If you work with data on a daily basis, you’re probably familiar with the process. Data is captured through any number of sources and stored inside of a data warehouse until it is ready for extraction and transfer into an analytics tool. Traditionally speaking, the integration and analytics tools would be separate entities altogether. More and more BI providers are beginning to include integration capabilities inside their analytics platforms, and even more of the top enterprise integration vendors are moving away from the relational integration method of ETL. Vendors that started out offering Data Integration solutions are now branching out in other directions, with many of them moving in the direction of data management platforms (Apache Hadoop and Spark).
With data volumes exploding, unstructured data on the rise, and analytics vendors siphoning off features that used to be specific to integration providers alone, one has to ask, is Data Integration dead?
The truth is, Data Integration has never been more important. However, the way in which organizations traditionally integrated data, via the “relational” ETL method, is beginning to whither away. Legacy ETL integration tools cannot withstand the sheer volume, variety or velocity of data that companies now generate, rendering these tools unusable. Companies are collecting more data than ever, and from an infinite number of additional sources which include IoT device sensors, mobile applications, machine data, social media, and more. With the size, scope and diversity of data growing at an unprecedented rate, the traditional data warehouse/ETL system no longer holds up.
Business users no longer speak regularly to their data warehouse. Services now do that on our behalf, moving mixing, and matching those data sources with Big Data systems. This has created a need for Data Lakes, which will largely replace data warehouses in the future, according to some experts. Thus, existing systems have to evolve further to ensure the automation of data access for the end-user. The complexity of data sources cannot be discounted, and now that companies are moving scores and scores of data to the cloud, these pipelines need to be replaced. For Data Integration to work properly for enterprise organizations in the modern day, it has to be able to collect all of the data, not just stores that are held within a specific source.
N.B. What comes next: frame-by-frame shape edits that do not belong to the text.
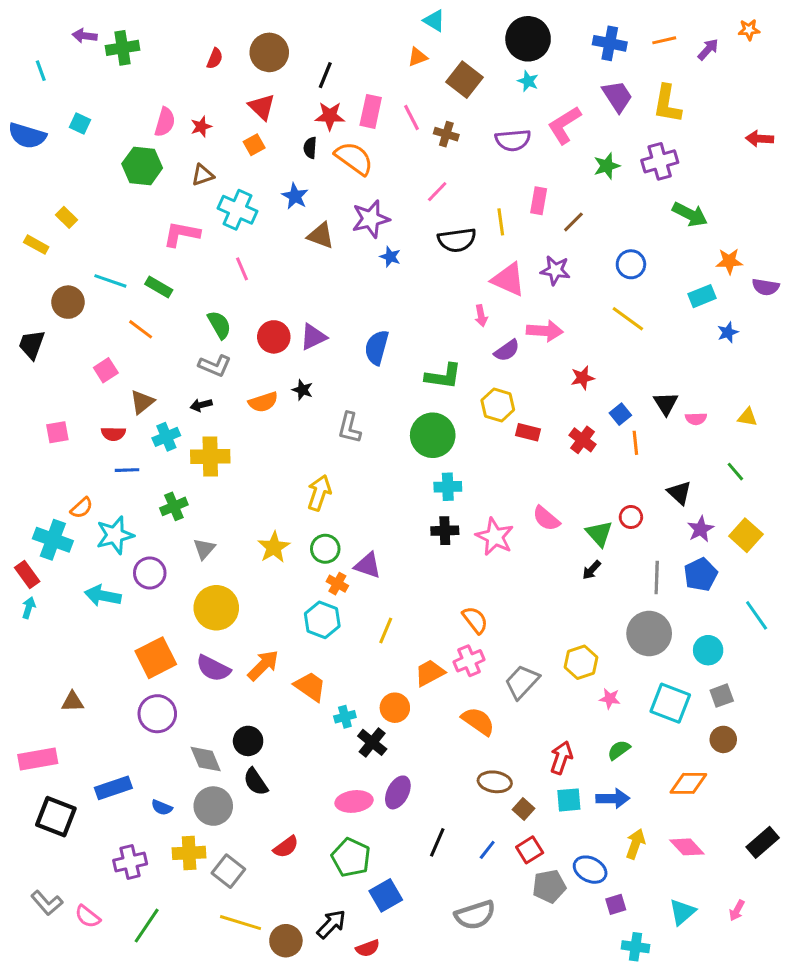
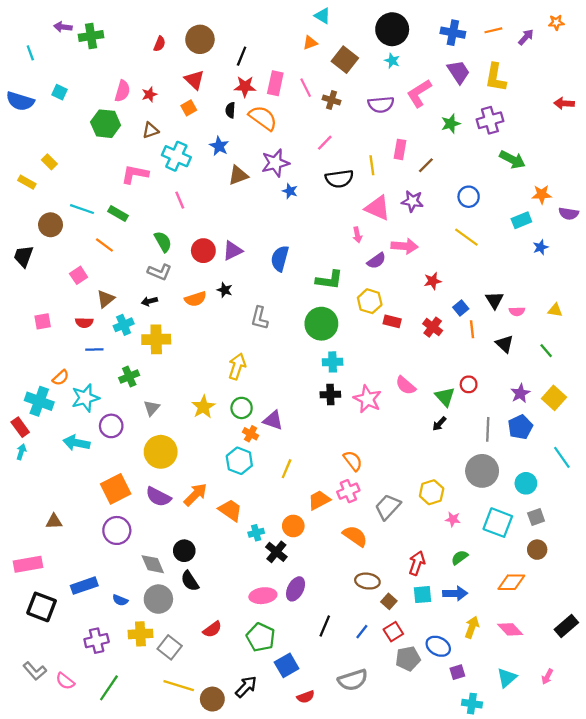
brown triangle: (321, 236) -> (238, 175), turned -40
black triangle: (679, 493) -> (505, 344), moved
red semicircle: (368, 948) -> (306, 697), moved

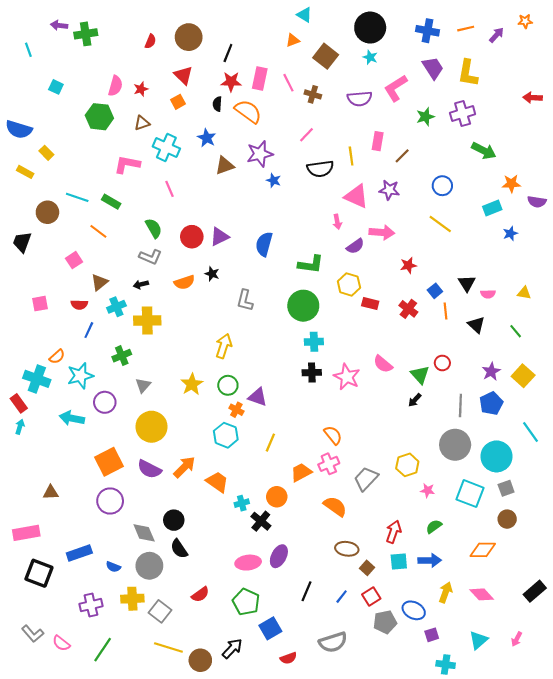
blue semicircle: (20, 101) -> (19, 129), moved
blue line: (94, 350) -> (89, 330), turned -63
cyan circle: (526, 483) -> (497, 456), size x1.5

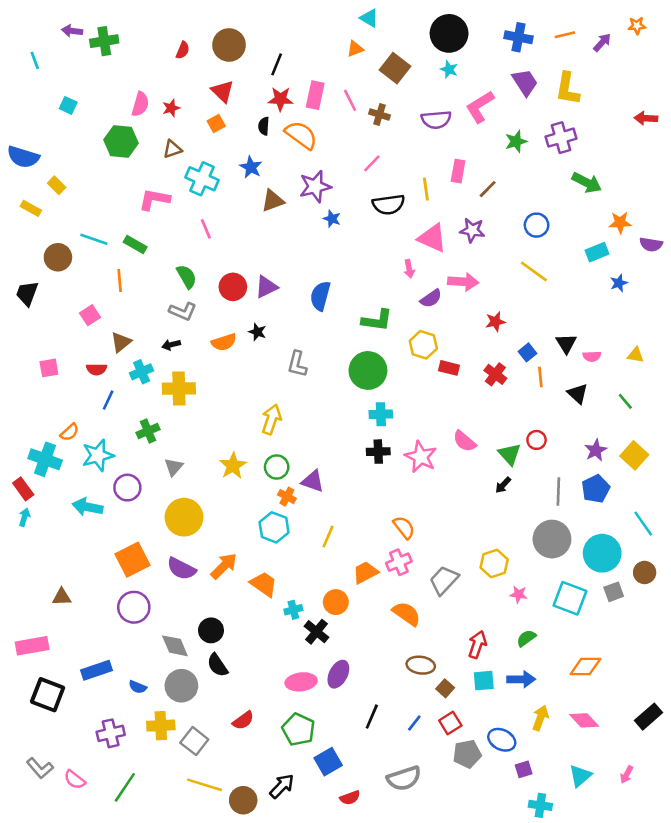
orange line: (98, 231) -> (120, 280), turned 48
brown circle: (507, 519) -> (645, 572), moved

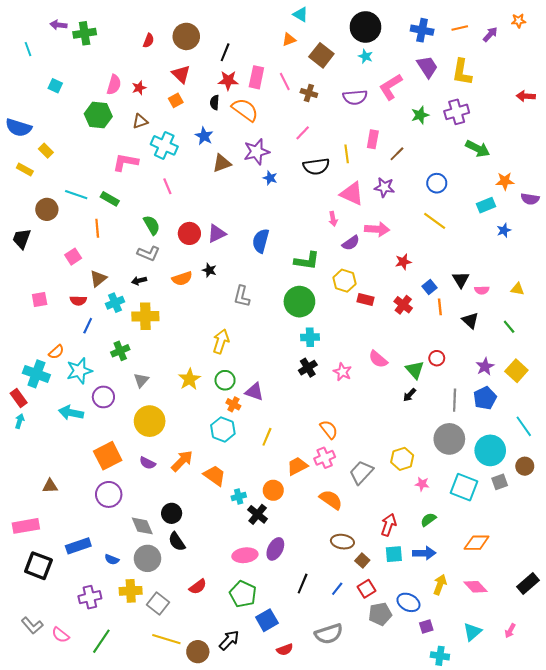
black cross: (378, 452) -> (308, 368), turned -30
pink star: (421, 457) -> (342, 372), size x0.7
purple semicircle: (181, 569) -> (147, 463), size x0.7

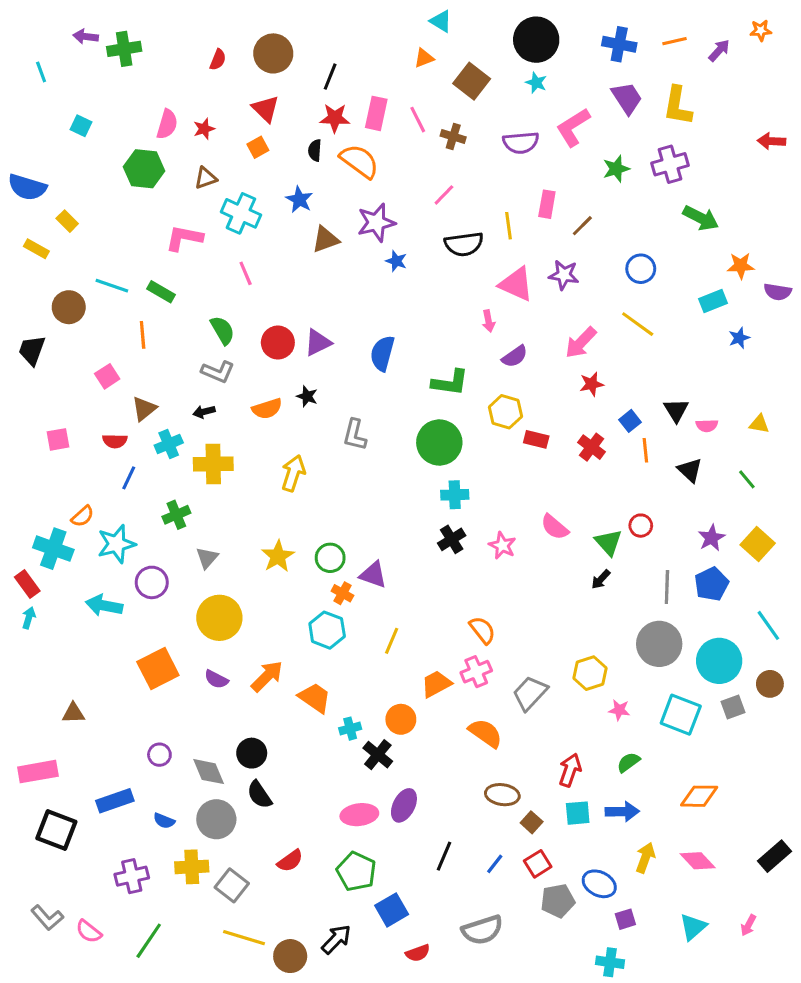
pink arrow: (377, 229) -> (581, 343), moved, turned 130
yellow arrow: (221, 341) -> (293, 473), moved
purple circle: (109, 494) -> (159, 755), moved, size x0.6
cyan cross: (440, 656) -> (610, 962), moved

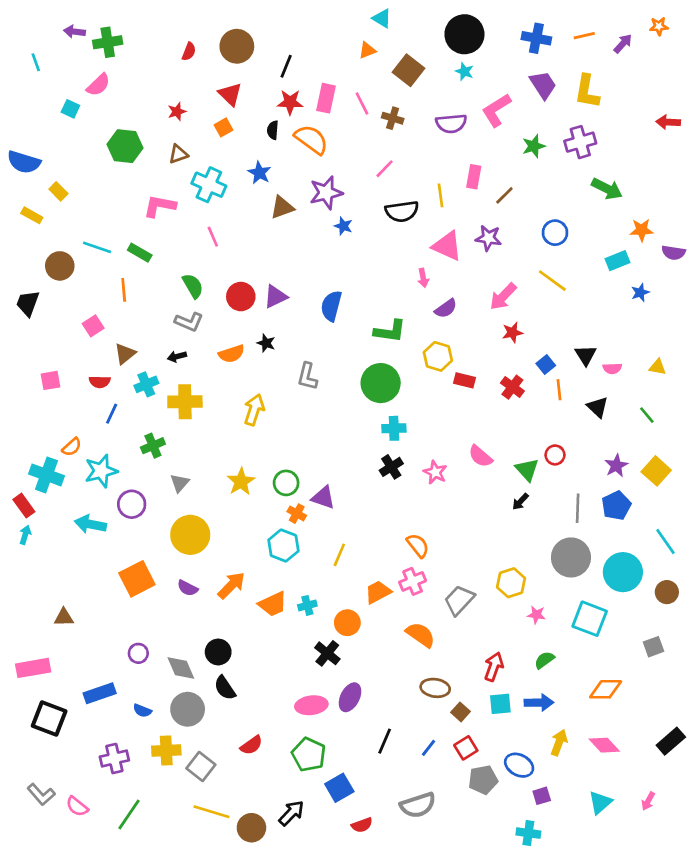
pink semicircle: (167, 124) -> (98, 85), moved, turned 30
orange trapezoid: (315, 698) -> (273, 604), turned 120
gray square: (733, 707) -> (654, 647), moved
cyan cross: (350, 729) -> (307, 605), moved

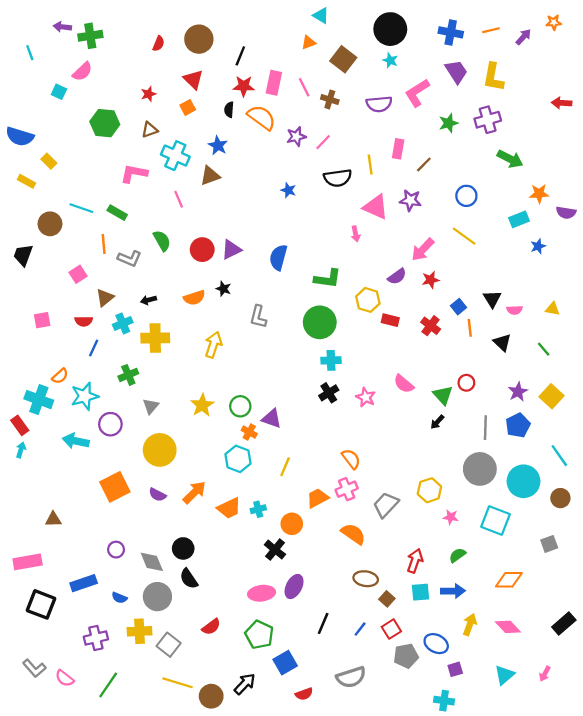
purple star: (326, 193) -> (296, 137), moved, size x0.7
brown triangle: (282, 207) -> (210, 176), moved
purple semicircle: (446, 309) -> (397, 276), moved
gray L-shape: (189, 322) -> (129, 259), moved

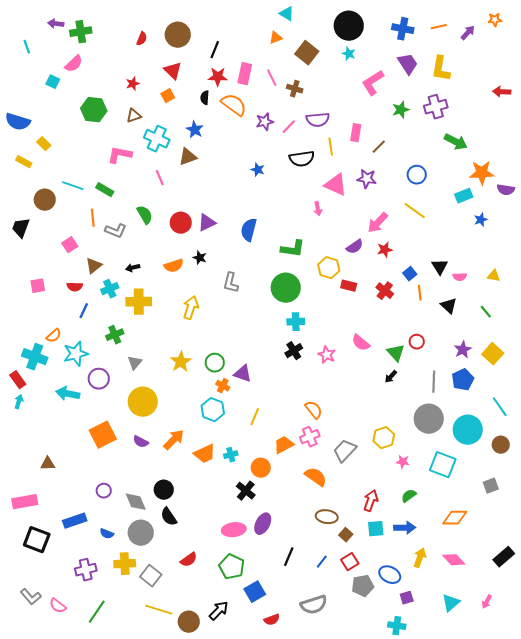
purple semicircle: (379, 104) -> (318, 120), moved
orange star: (539, 194) -> (482, 173), size x1.4

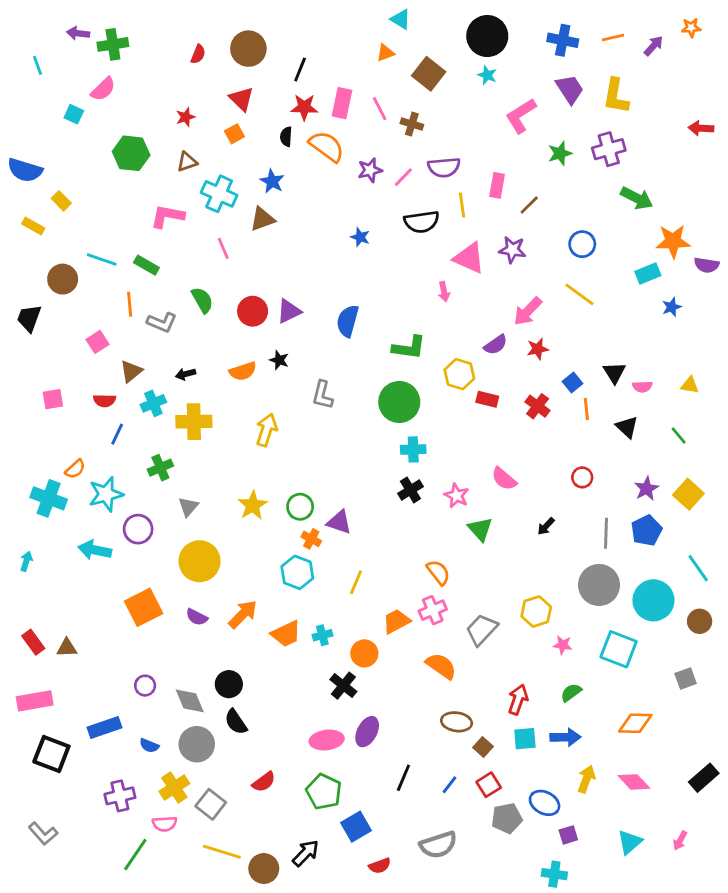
green triangle: (396, 353) -> (480, 529), moved
red rectangle: (18, 380) -> (33, 642), moved
yellow cross: (125, 564) -> (174, 788), turned -30
pink semicircle: (58, 606) -> (165, 824), moved, turned -42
In a world where the growing majority of collected data is unstructured in nature, it is impossible to expect a relational data warehouse to integrate in a way that will drive valuable business insight. These legacy systems simply cannot keep up with the amount of data that needs to be integrated into other environments. Data Lakes are dealing with this problem. By having the technical ability to store any type of data in any realistic capacity, newer data management tools such as Hadoop and Spark are able to act as the middleware that legacy integration tools once did. Within this evolving paradigm, every piece of data should be collected.
Traditional integration tools and techniques required stringent controls over data quality and governance in order to extract usable sets from the data warehouse. This is no longer the case, as the Data Lake can house any data type without much thought. This method also allows for a serviced-based approach to data management, which, as a result of important applications and enterprise analytics platforms, enterprises are now employing. For what it’s worth, Gartner rolled ETL into their pure-play Data Integration Tools Magic Quadrant way back in 2006. If your organization relies on only structured data and relational data warehouse techniques, then you’ve got nothing to worry about. But if your company collects or plans on collecting data from different sources in the future, the ETL method of doing business has certainly gone the way of the dinosaurs.